Hydrogen Bonding

Define Hydrogen Bonding in Chemistry

Hydrogen bond or intermolecular and intramolecular hydrogen bonding is the unstable types of bonds due to very unstable attractive forces responsible for the formation of H-bond in chemistry or chemical science. The electronic configuration of hydrogen is 1s1. Hence hydrogen nucleus surrounded by only one electron in 1s orbital with the maximum capacity of two-electrons. Thus hydrogen has the capability for forming the single covalent chemical bond. When hydrogen covalently bonded to the strongly electronegative element the bonds become strongly dipolar. Due to polarization, the positive hydrogen end of the dipole can weakly link some other negative dipole end present in the same molecule like o-nitrophenol or another molecule like water, ice, ammonia, etc. This weak secondary link between two electronegative atoms through hydrogen atom is called the hydrogen bond.

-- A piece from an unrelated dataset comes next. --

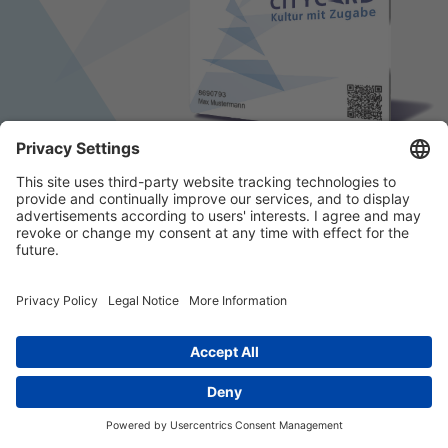
© 2026 k/c/e Marketing GmbH –
Impressum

Intermolecular hydrogen bond and intermolecular bonding in ice, water, and ortho-nitrophenol molecule

Therefore, the hydrogen bond is an unstable link uses to explain the unexpected properties like density, melting point, boiling point, the solid, liquid, gaseous state of the inorganic, and organic molecule. For example, the crystalline form of phenol or carboxylic acid supported by hydrogen bonds.

Properties of Hydrogen Bond

  1. The bond energy of the H-bond in the range of 3 to 10 kcal mol-1 but in normal covalent bond in the range of 50 to 100 kcal mol-1. Therefore, the hydrogen bond is much weaker than the normal covalent bond for learning chemistry.
  2. The formation of H-bonding does not involve any sharing of the electron particles, hence H-bond is quite different from the normal covalent bond.
  3. The strength of hydrogen bonds directly related to the electronegativity of polar bonding periodic table elements. With the increasing electronegativity or affinity, the strength of hydrogen bonds also increases. Hence H-bonging strength of ammonia < water < hydrogen fluoride.
  4. The hydrogen bond detected by electromagnetic absorption spectroscopy, infrared spectrum, and x-ray method.

Intermolecular Hydrogen Bonding

The hydrogen linking occurring between two or more similar or different molecules is called intermolecular hydrogen bonding. For example, water, ammonia, and hydrogen fluoride. In Hydrogen fluoride, the positive end of the one dipole attracts the negative end of another similar dipole, and these molecules associated together to form the cluster, (HF)n. Molecular association of water form the polymerize molecule like (H2O)n in which hydrogen acts as a bridge between two highly electronegative oxygen atoms. But in hydrogen sulfide, no such cluster formation through hydrogen link. Therefore, water exist in liquid form but hydrogen sulfide exists as a gas molecule.

Hydrogen Bonding in Water and Ice Molecule

Ice is a crystalline solid. In the ice crystal lattice, the oxygen-atom tetrahedrally surrounded by four hydrogen atom. Two hydrogen atoms linked to the oxygen atom by covalent bonding and remaining two hydrogen atom linked to the oxygen atom of other water molecules by hydrogen bonding. Therefore, in ice crystal dimensions every water molecule associated with other four water molecules by hydrogen bonding in a tetrahedral fashion with a large amount of space. When ice heat to melt from o to 4°C, the hydrogen bonds are broken down and the space between water molecules decreases. Therefore, the density of water maximum at o to 4°C. Above 4°C, the kinetic energy of the molecules sufficient to disperse from each other, and the concentration steadily decrease to form water.

Intramolecular H-Bonding in Molecules

The hydrogen linking occurring within the single molecules is called intra-molecular hydrogen bonding. Hence intramolecular hydrogen bonding gives rise to ring formation or chelation. For an example of aromatic alcohol like o-nitrophenol have have an intramolecular hydrogen bond. Therefore, o-nitrophenol boils at 214°C, while m- and p-isomer boils at 290°C and 270°C respectively. Here o-nitrophenol has hydrogen bonding limited within the same molecule but p- and m-nitrophenol extends to the neighboring molecules. Therefore, the p- and meta nitrophenol gathering a large number of the molecule through the H-bond.

o-hydroxy benzaldehyde also restricted H-bond within the molecule. Thus this leads to weakening acid properties of the compound. Due to H-bonding, the scope for the formation of hydrogen ion in the solution limited which increases the pH of the solution.

Biological Importance of Hydrogen Bonds

In chemical and biological science, the importance of hydrogen bonding is very important for the existence in our environment. Due to the absence of hydrogen bonding, the liquid water or ice would be in the gas phase at ordinary temperatures. Hence without liquid water, we can not imagine the existence of an animal or vegetable life of our environment.